--- Data provided Enclosed Below ---
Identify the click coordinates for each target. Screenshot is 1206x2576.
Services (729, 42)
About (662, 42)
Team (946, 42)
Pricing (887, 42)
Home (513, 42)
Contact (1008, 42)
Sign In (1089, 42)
--- End of Enclosed Data provided ---
--- Data provided Enclosed Below ---
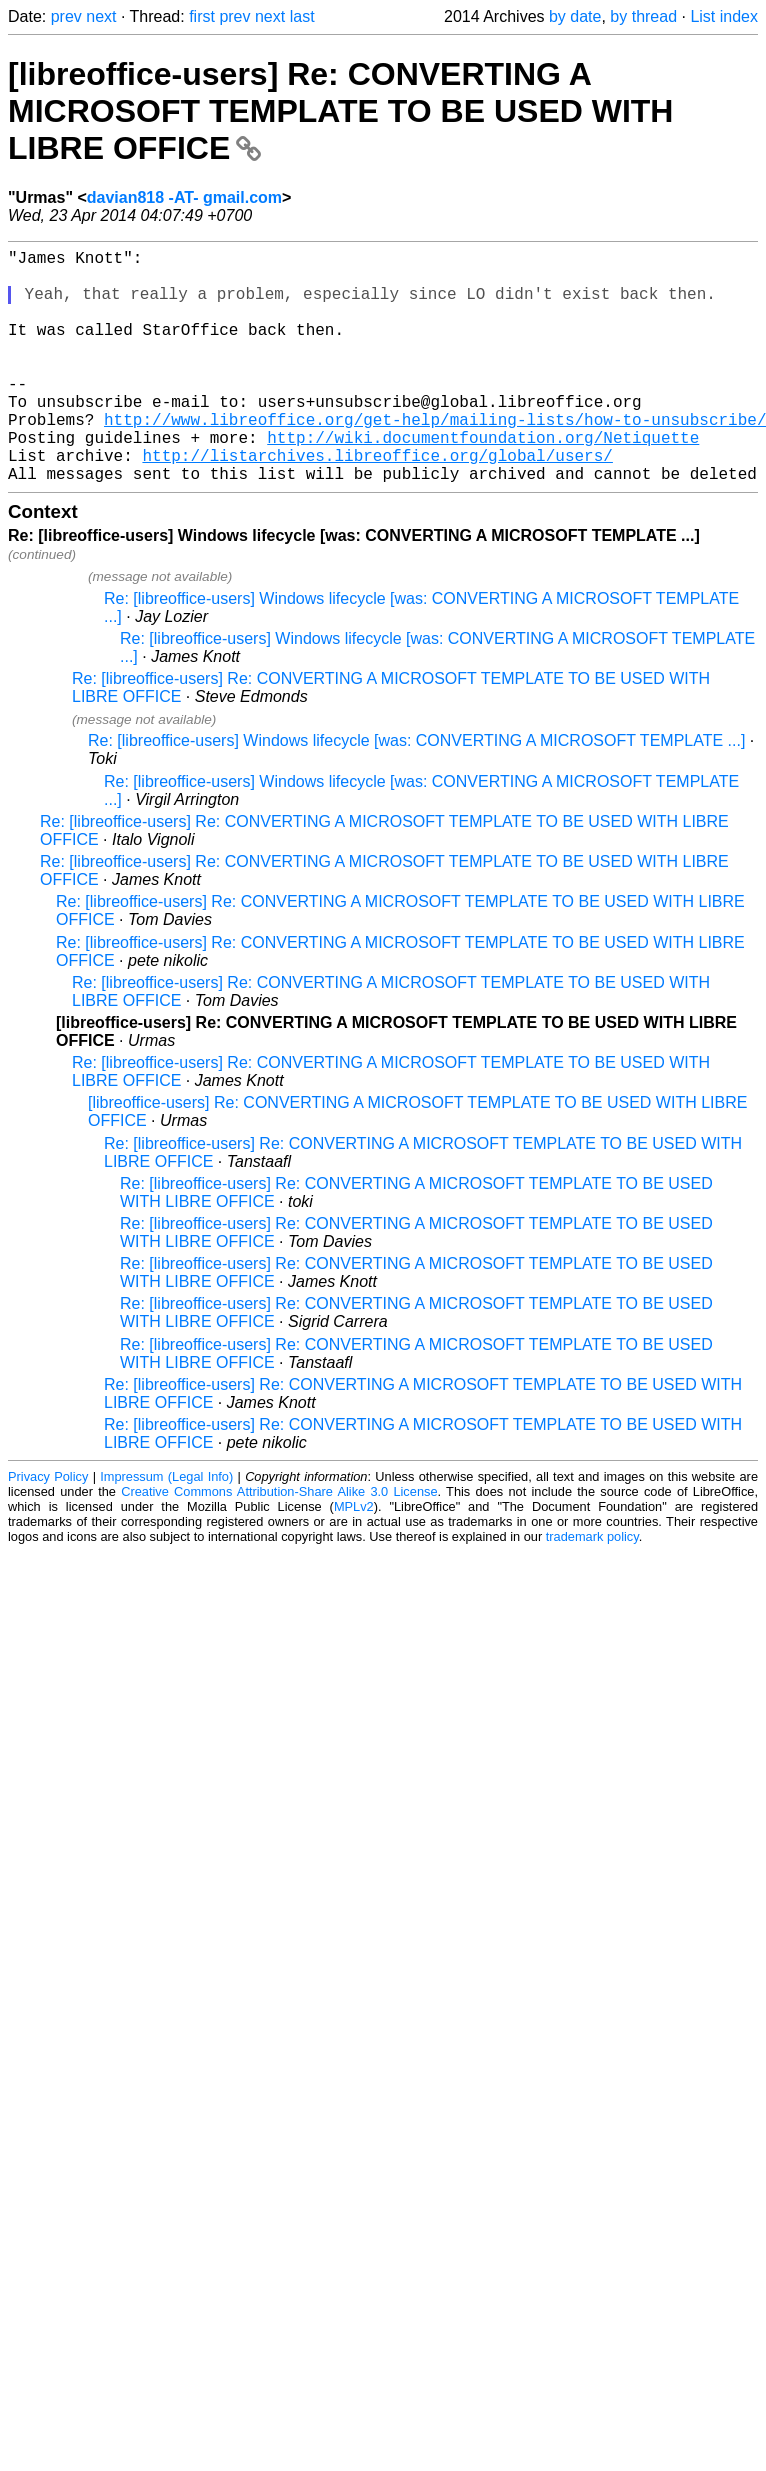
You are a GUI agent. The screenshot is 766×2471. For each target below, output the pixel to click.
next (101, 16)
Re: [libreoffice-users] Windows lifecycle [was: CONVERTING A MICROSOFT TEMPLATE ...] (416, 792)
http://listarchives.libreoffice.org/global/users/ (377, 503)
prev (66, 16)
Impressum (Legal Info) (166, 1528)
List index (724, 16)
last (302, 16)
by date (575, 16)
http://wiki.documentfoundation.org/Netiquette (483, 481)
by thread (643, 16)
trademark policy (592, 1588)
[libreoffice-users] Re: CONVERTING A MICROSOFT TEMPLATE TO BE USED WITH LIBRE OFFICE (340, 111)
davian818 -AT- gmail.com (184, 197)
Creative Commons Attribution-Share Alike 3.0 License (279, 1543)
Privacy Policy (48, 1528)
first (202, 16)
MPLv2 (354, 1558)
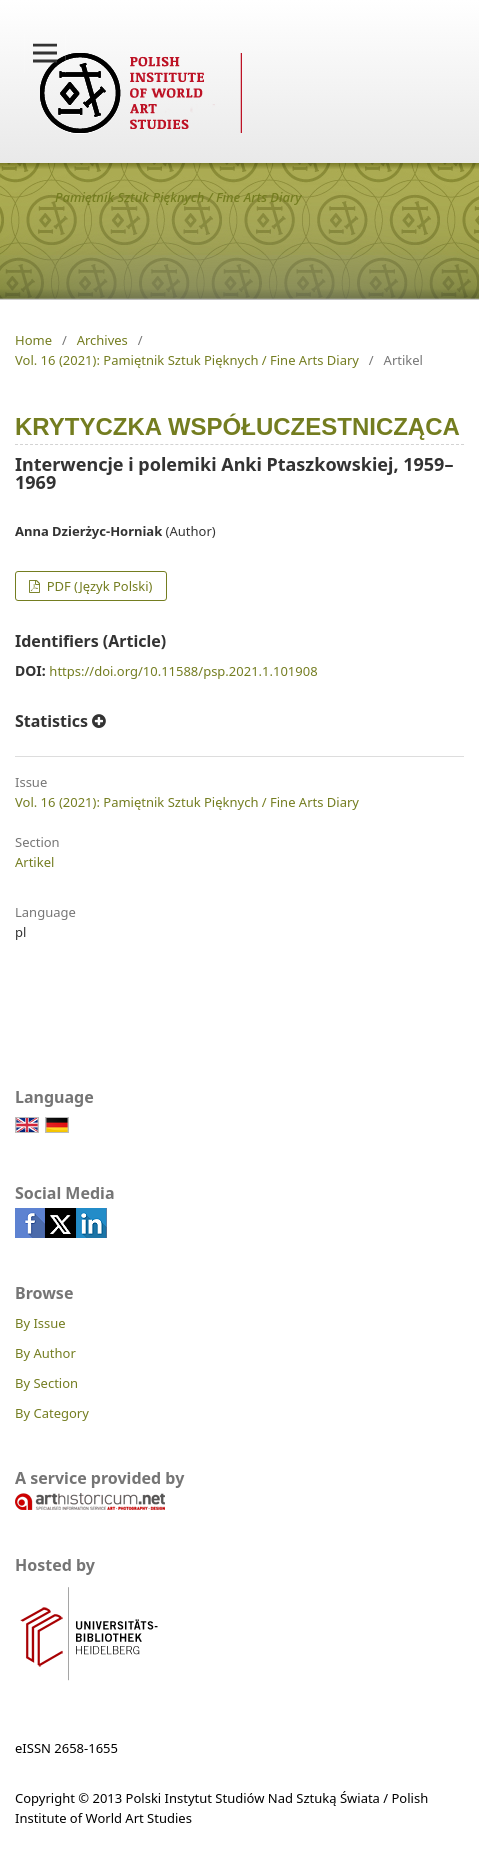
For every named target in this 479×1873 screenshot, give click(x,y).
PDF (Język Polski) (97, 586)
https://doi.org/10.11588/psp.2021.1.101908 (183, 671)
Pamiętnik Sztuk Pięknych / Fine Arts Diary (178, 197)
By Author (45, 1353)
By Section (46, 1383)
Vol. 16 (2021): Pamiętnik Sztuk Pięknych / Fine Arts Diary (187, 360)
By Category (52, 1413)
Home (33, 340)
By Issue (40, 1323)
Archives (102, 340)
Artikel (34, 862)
--- End of Enclosed Data provided ---
## [Work to be completed]
Would you please copy, word for word, everything above from the line containing "Identify the click" down to the line containing "Sign In (1089, 42)", those two lines included?

## [Output for this task]
Identify the click coordinates for each target. Screenshot is 1206x2576.
Services (729, 42)
About (662, 42)
Team (946, 42)
Pricing (887, 42)
Home (513, 42)
Contact (1008, 42)
Sign In (1089, 42)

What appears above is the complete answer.